The “Inference-Only” Myth is Dead—Long Live the Open NPU
- The Hidden Powerhouse: A research breakthrough has successfully reverse-engineered Apple’s proprietary Neural Engine (ANE) on the M4 chip, enabling backpropagation and neural network training on hardware Apple intended to be “inference-only.”
- Efficiency Reimagined: Benchmarks reveal the M4 ANE achieves a staggering 6.6 TFLOPS/W, making it roughly 80 times more power-efficient than an NVIDIA A100 for specific AI tasks.
- Direct Access Achieved: By bypassing the restrictive CoreML and Metal frameworks, researchers tapped into private APIs (_ANEClient and _ANECompiler) to run custom compute graphs directly on the silicon.
For years, the Apple Neural Engine (ANE) has been the “black box” of Apple Silicon. Tucked away inside your Mac mini, MacBook, and iPad, this specialized hardware was designed for one thing: running AI models (inference) with extreme efficiency. Apple never provided public APIs, documentation, or any way to use it for training. It was a closed circuit—until now.

A new research project, conducted as a “weekend hack” by a developer named Maderix in collaboration with Claude 4.6, has effectively cracked the ANE open. By reverse-engineering the private frameworks that macOS uses internally, they have successfully trained a transformer model directly on the M4’s Neural Engine. This isn’t just a technical curiosity; it represents a fundamental shift in how we view consumer hardware for local AI development.
Beyond the Marketing: 38 TOPS vs. Reality
Apple’s marketing for the M4 chip proudly touts “38 TOPS” (Trillions of Operations Per Second). However, the reality under the hood is more nuanced. Through direct benchmarking—bypassing the overhead of the CoreML abstraction layer—the researchers found that the real-world throughput for FP16 (half-precision floating point) is closer to 19 TFLOPS.

While that might seem like a “downgrade” from the marketing slides, the efficiency tells a different story. When compared to the industry-standard NVIDIA A100, the M4 ANE delivers 6.6 TFLOPS per watt, whereas the A100 manages only 0.08. This means your Mac is performing AI tasks with a fraction of the power, opening the door for complex local AI that doesn’t drain your battery or turn your desk into a space heater.
How the Breach Was Made
The researchers didn’t use standard tools like Metal or MLX. Instead, they performed a “deep dive” into the macOS software stack using dyld_info to discover over 40 private classes within the AppleNeuralEngine.framework.
The Stack from Top to Bottom
| Layer | Component | Description |
| Public API | CoreML | The user-facing, high-level framework (Limited). |
| Private Bridge | _ANEClient | The discovered gateway for direct ANE access. |
| Compiler | _ANECompiler | Converts Model Intermediate Language (MIL) to ANE binary. |
| Kernel Driver | IOKit / H16G | The low-level driver communicating with the physical M4 silicon. |
Exportovat do Tabulek
By targeting the _ANEClient and _ANECompiler directly, the team was able to submit raw Model Intermediate Language (MIL) code—a typed representation of neural networks—directly to the hardware.
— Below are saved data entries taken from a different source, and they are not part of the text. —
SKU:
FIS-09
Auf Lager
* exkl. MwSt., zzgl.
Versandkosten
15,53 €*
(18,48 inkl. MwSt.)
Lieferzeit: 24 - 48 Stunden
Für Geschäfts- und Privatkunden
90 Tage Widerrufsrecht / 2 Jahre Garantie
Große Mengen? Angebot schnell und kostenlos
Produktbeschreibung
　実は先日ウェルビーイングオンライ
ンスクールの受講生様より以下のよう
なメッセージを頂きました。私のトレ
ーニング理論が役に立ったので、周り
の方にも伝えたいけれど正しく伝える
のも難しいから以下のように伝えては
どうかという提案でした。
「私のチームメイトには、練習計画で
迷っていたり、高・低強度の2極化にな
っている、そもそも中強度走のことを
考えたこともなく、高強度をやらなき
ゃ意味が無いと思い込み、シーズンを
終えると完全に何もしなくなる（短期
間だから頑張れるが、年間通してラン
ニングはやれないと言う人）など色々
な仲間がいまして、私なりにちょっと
They discovered that the ANE supports a queue depth of 127 evaluation requests, suggesting it is a high-throughput streaming engine far more capable than Apple’s public documentation suggests.
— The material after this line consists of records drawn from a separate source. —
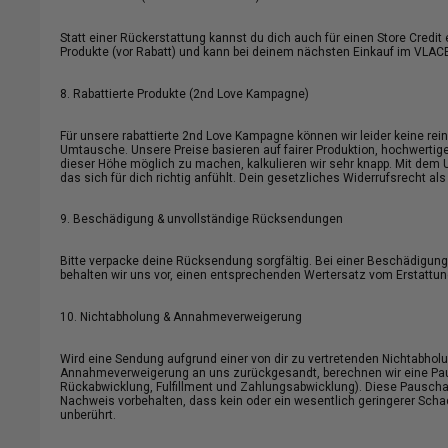
Statt einer Rückerstattung kannst du dich auch für einen Store Cred
Produkte (vor Rabatt) und kann bei deinem nächsten Einkauf im VLAC
8. Rabattierte Produkte (2nd Love Kampagne)
Für unsere rabattierte 2nd Love Kampagne können wir leider keine re
Umtausche. Unsere Preise basieren auf fairer Produktion, hochwertige
dieser Höhe möglich zu machen, kalkulieren wir sehr knapp. Mit dem U
das sich für dich richtig anfühlt. Dein gesetzliches Widerrufsrecht als
9. Beschädigung & unvollständige Rücksendungen
Bitte verpacke deine Rücksendung sorgfältig. Bei einer Beschädigu
behalten wir uns vor, einen entsprechenden Wertersatz vom Erstattu
10. Nichtabholung & Annahmeverweigerung
Wird eine Sendung aufgrund einer von dir zu vertretenden Nichtabholung
Annahmeverweigerung an uns zurückgesandt, berechnen wir eine Paus
Rückabwicklung, Fulfillment und Zahlungsabwicklung). Diese Pauschale
Nachweis vorbehalten, dass kein oder ein wesentlich geringerer Schad
unberührt.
Training on an “Inference” Chip
The most groundbreaking achievement of this project is Backpropagation on ANE. The researchers implemented a from-scratch transformer layer (dimension 768, sequence length 512) that performs both forward and backward passes on the Neural Engine.
Key technical hurdles were cleared through clever optimization:
- Channel-First Layout: Matching the ANE’s native
[1, C, 1, S]format to eliminate data transposition overhead. - Hybrid Compute: While the ANE handles the heavy lifting of the forward and backward passes, the CPU (using Apple’s Accelerate framework) handles the Adam optimizer updates and residual connections.
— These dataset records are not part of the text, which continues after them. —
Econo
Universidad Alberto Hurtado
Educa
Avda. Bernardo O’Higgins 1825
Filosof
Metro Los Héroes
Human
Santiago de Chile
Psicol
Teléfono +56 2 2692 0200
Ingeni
- RMSNorm Fusion: Folding normalization layers directly into the ANE kernels to prevent the data from ever having to leave the high-speed SRAM of the Neural Engine.

Why This Matters for the Future
This is still early-stage research. Currently, utilization of the ANE during training sits around 11.2%, and many smaller operations still “fall back” to the CPU. However, the door is now open.
The significance lies in the democratization of AI hardware. Most Mac users have a world-class AI accelerator sitting idle in their machines for 99% of the day. This research proves that with the right software “keys,” these machines can become powerful nodes for training small-to-medium research models locally, privately, and with unprecedented energy efficiency.
The project is released under the MIT license, encouraging the community to fork the code and build upon these findings. As we move into an era where “Edge AI” becomes the norm, the ability to train on the silicon we already own is no longer a dream—it’s a benchmark.